● What you need to do: Report each line of the data that includes the word "JEWISH".

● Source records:
+--

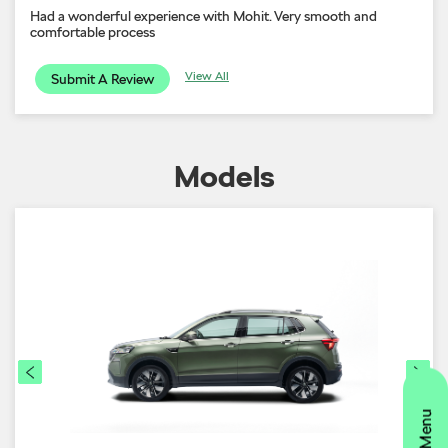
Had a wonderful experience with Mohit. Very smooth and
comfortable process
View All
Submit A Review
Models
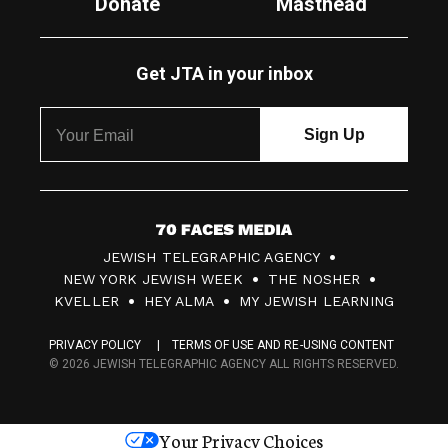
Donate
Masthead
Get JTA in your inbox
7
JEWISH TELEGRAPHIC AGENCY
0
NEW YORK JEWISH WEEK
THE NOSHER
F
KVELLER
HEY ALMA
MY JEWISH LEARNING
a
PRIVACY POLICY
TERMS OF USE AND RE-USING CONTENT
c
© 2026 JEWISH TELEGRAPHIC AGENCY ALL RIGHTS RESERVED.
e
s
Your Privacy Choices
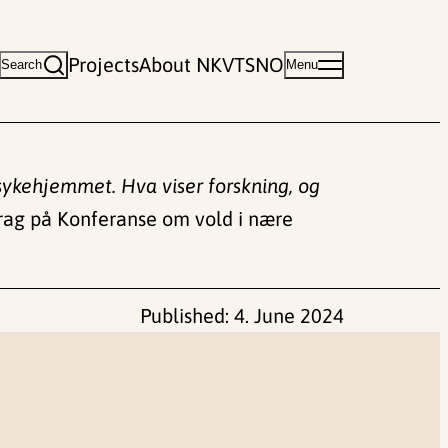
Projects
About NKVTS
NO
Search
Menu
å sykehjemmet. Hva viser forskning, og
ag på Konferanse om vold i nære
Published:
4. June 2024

+--

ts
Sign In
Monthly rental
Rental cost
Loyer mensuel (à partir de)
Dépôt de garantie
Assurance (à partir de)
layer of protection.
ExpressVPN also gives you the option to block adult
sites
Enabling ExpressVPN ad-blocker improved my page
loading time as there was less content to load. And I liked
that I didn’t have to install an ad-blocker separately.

+--

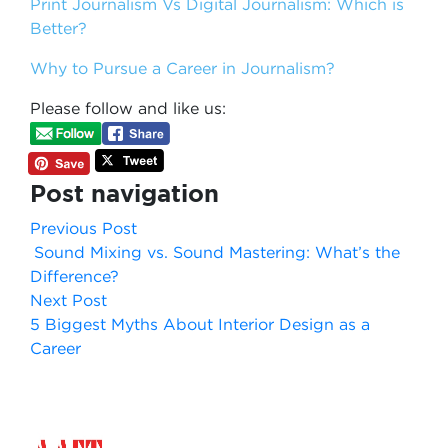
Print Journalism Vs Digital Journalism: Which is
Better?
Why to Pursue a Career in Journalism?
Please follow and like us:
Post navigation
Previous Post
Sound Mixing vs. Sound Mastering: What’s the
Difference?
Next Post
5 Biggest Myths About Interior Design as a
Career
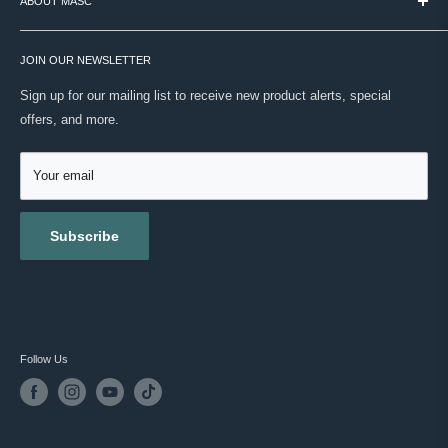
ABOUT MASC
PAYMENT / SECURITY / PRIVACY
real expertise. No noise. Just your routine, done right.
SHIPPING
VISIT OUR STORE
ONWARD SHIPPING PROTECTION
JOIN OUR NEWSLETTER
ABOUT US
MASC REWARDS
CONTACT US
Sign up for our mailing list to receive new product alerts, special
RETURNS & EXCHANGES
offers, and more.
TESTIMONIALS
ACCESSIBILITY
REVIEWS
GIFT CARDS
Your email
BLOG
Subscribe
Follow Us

+--

● Output:
JEWISH TELEGRAPHIC AGENCY
NEW YORK JEWISH WEEK
MY JEWISH LEARNING
© 2026 JEWISH TELEGRAPHIC AGENCY ALL RIGHTS RESERVED.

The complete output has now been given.